第23話 魔王さまは優しくない

 深い森の中。

 彼女は赤い刀身の長剣を片手に走っていた。

 ――ハァ、ハァ、ハァ。

 息が切れて、短い黄金の髪が揺れる。

 頬には汗が伝っていた。

 リタの実母。アニエス=ストーンである。

 実年齢は三十二歳なのだが、見た目的には二十代前半にしか見えない。躍動するスレンダーな肢体に訓練用の黒いアンダーウェアのみを着ているので尚更だ。


(――く)


 汗が目に流れ込み、視界を邪魔する。

 と、その時。


『――グオオオッ!』


 鋭い爪がアニエスに襲い掛かる!

 アニエスは咄嗟に刀身を盾にして防御するが、衝突の勢いで近くの樹まで吹き飛ばされてしまう。

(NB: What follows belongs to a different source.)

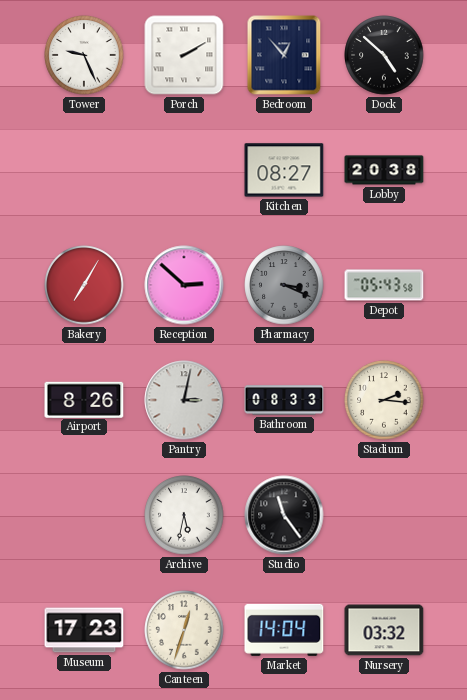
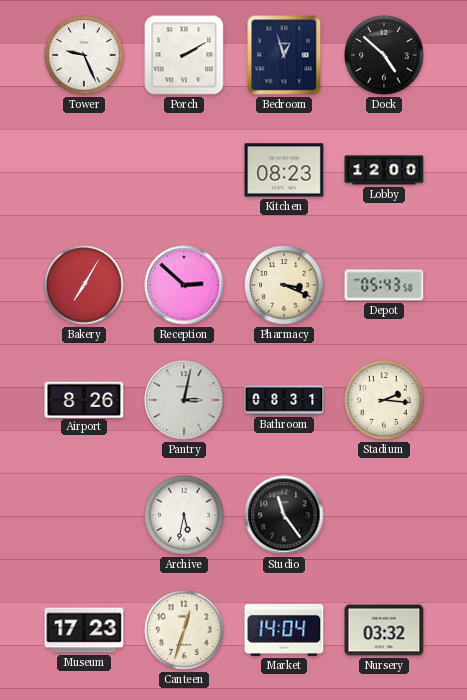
Bedroom: 12:53 -> 12:57
Kitchen: 08:27 -> 08:23
Lobby: 20:38 -> 12:00
Pharmacy dial: grey -> cream
Bathroom: 08:33 -> 08:31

そのまま背中を叩きつけられた。


「――カハッ!」


 肺から空気が吐き出される。


『グルルゥ』


 アニエスを襲った相手は警戒しつつ彼女に近づいて来る。

 A級魔獣。人間の二倍はある体躯を持つ人狼型の怪物だ。

 種族名をバリンガンと言った。冒険者・アリス=ジニストとして活動していた頃、たった一度だけ遭遇したことのある上級魔獣だった。

 当時のアニエスには為す術もなくどうにか逃走に成功した相手だった。


「……ぐ」


 アニエスは態勢を立て直した。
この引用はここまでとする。